According to Reeves, key objectives within the cancer community internationally are improving customizable and precise cancer treatment and diagnosis, filling the need for solutions for the cessation of smoking – which has been found to be one of the major cancer causes – and developing a cure in pediatric leukemia.

More about the three new directors

Almaguel said his goal of the Molecular Imaging and Therapeutics Research Program is to increase the use of lifesaving precision medicine for identifying cancer cells and treatment. The method of molecular imaging includes the use of cancer-specific biomarkers, which are indicators of the severity or presence of the disease.

This novel type of imaging allows physicians to determine whether a specific drug or treatment is the right one for the right patient at the right time, enhancing precision in oncology. Once the cancer is identified, the same biomarkers specifically designed to identify the cancer cells are modified to destroy the tumors without killing healthy cells.

Currently, chemotherapy is not as precise, often harming healthy cells or organs which affects the patient’s quality of life. Almaguel said that each patient deserves a personalized treatment plan specifically tailored to the patient’s medical needs.

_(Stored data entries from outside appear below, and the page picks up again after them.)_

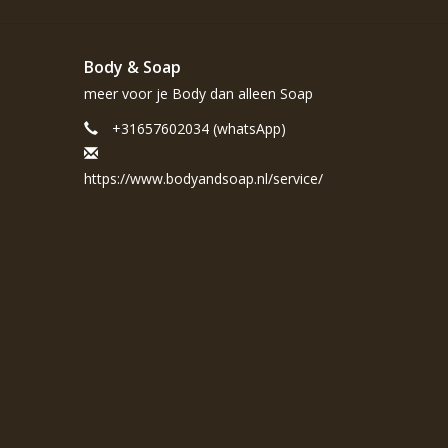
Body & Soap
meer voor je Body dan alleen Soap
+31657602034 (whatsApp)
https://www.bodyandsoap.nl/service/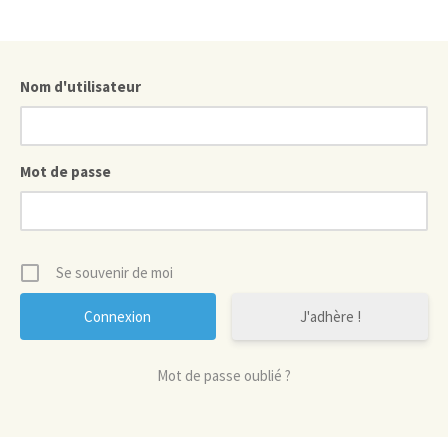
Nom d'utilisateur
Mot de passe
Se souvenir de moi
J'adhère !
Mot de passe oublié ?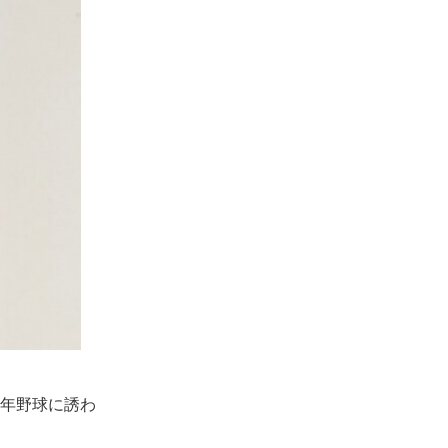
少年野球に誘わ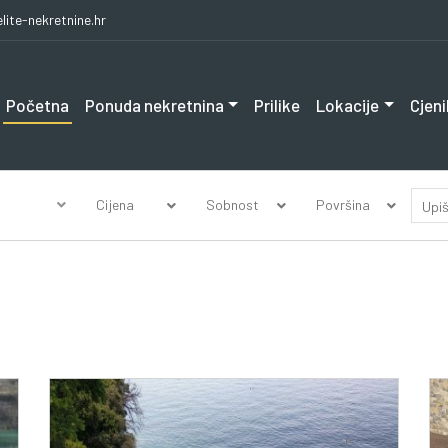
lite-nekretnine.hr
Početna
Ponuda nekretnina
Prilike
Lokacije
Cjeni
Cijena
Sobnost
Površina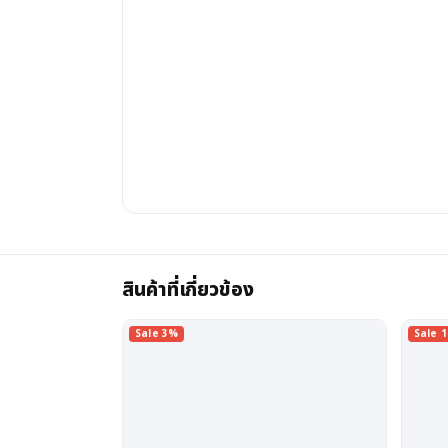
สินค้าที่เกี่ยวข้อง
Sale 3%
Sale 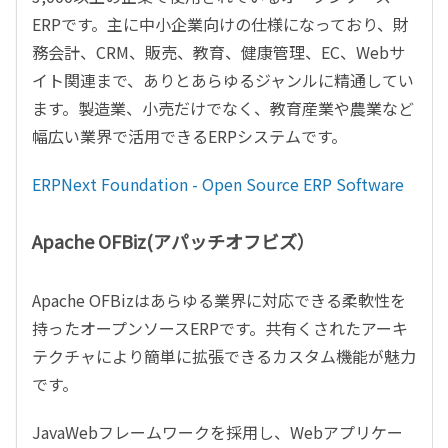
ERPです。主に中小企業向けの仕様になっており、財
務会計、CRM、販売、教育、健康管理、EC、Webサ
イト関連まで、ありとあらゆるジャンルに精通してい
ます。製造業、小売だけでなく、教育産業や農業など
幅広い業界で活用できるERPシステムです。
ERPNext Foundation - Open Source ERP Software
Apache OFBiz(アパッチオフビズ）
Apache OFBizはあらゆる業界に対応できる柔軟性を
持ったオープンソースERPです。共有くされたアーキ
テクチャにより簡単に拡張できるカスタム機能が魅力
です。
JavaWebフレームワークを採用し、Webアプリケー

Through the Pediatric Leukemia Research Program, Payne is working to find a cure for pediatric leukemia – in particular, a cure for one very aggressive type of B-cell acute lymphoblastic leukemia. This type of B-ALL is the one of the deadliest cancers in children and it disproportionately targets Hispanic children with Native American ancestry – largely the patient base at Loma Linda University Children’s Hospital.

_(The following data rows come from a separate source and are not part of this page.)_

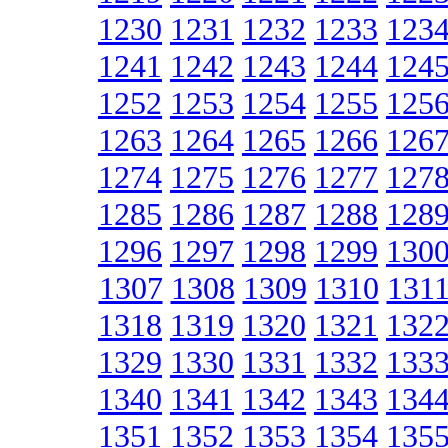
1230
1231
1232
1233
123
1241
1242
1243
1244
124
1252
1253
1254
1255
125
1263
1264
1265
1266
126
1274
1275
1276
1277
127
1285
1286
1287
1288
128
1296
1297
1298
1299
130
1307
1308
1309
1310
131
1318
1319
1320
1321
132
1329
1330
1331
1332
133
1340
1341
1342
1343
134
1351
1352
1353
1354
135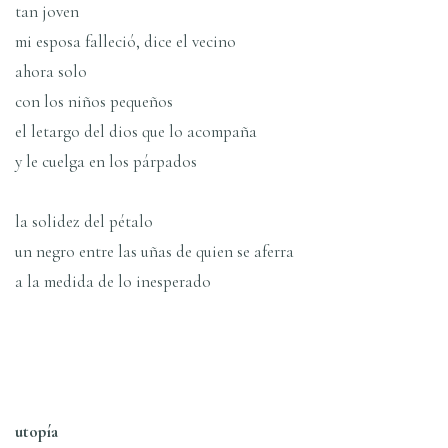
tan joven
mi esposa falleció, dice el vecino
ahora solo
con los niños pequeños
el letargo del dios que lo acompaña
y le cuelga en los párpados
la solidez del pétalo
un negro entre las uñas de quien se aferra
a la medida de lo inesperado
utopía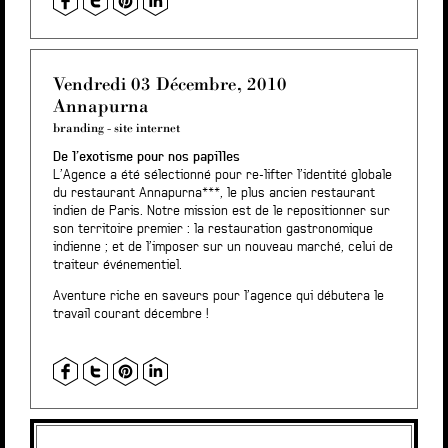
Vendredi 03 Décembre, 2010
Annapurna
branding
-
site internet
De l’exotisme pour nos papilles
L’Agence a été sélectionné pour re-lifter l’identité globale
du restaurant Annapurna***, le plus ancien restaurant
indien de Paris. Notre mission est de le repositionner sur
son territoire premier : la restauration gastronomique
indienne ; et de l’imposer sur un nouveau marché, celui de
traiteur événementiel.
Aventure riche en saveurs pour l’agence qui débutera le
travail courant décembre !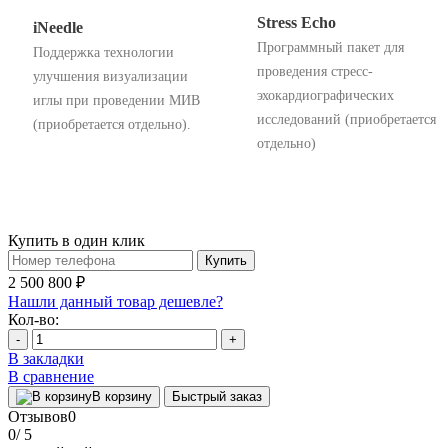
Stress Echo
iNeedle
Программный пакет для
Поддержка технологии
проведения стресс-
улучшения визуализации
эхокардиографических
иглы при проведении МИВ
исследований (приобретается
(приобретается отдельно).
отдельно)
Купить в один клик
Купить
2 500 800 ₽
Нашли данный товар дешевле?
Кол-во:
-
+
В закладки
В сравнение
В корзину
Быстрый заказ
Отзывов
0
0
/ 5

Payne said she and her team are closer to a treatment after their recent discovery that in patients who were given high levels of a molecule required to produce leukemia, the molecule both killed the leukemia cells and helped normal B-cells recover and come back stronger, according to the team’s data.

Singh’s focus at the Transdisciplinary Tobacco Research Program is on innovative cessation methods locally and globally for one of the primary concerns for disease burdens in the U.S.: tobacco. During the COVID-19 pandemic, the importance of tobacco control and tobacco control research has grown.

Program faculty have responded by publishing National Institutes of Health-funded research linking smoked tobacco to infectious disease in rural Asia. Also, program faculty have recently submitted a series of grant proposals to investigate pathogen transmission on the surface of tobacco pipes.

More grants on tobacco and infectious disease pathways – including COVID-19 – are planned. The program has received grant funding from several NIH institutes and is working with Pfizer Foundation to conduct a smoking cessation trial in Mongolia. Singh plans to continue working with a team of researchers to curtail tobacco use globally.

Submitted by Loma Linda University Health.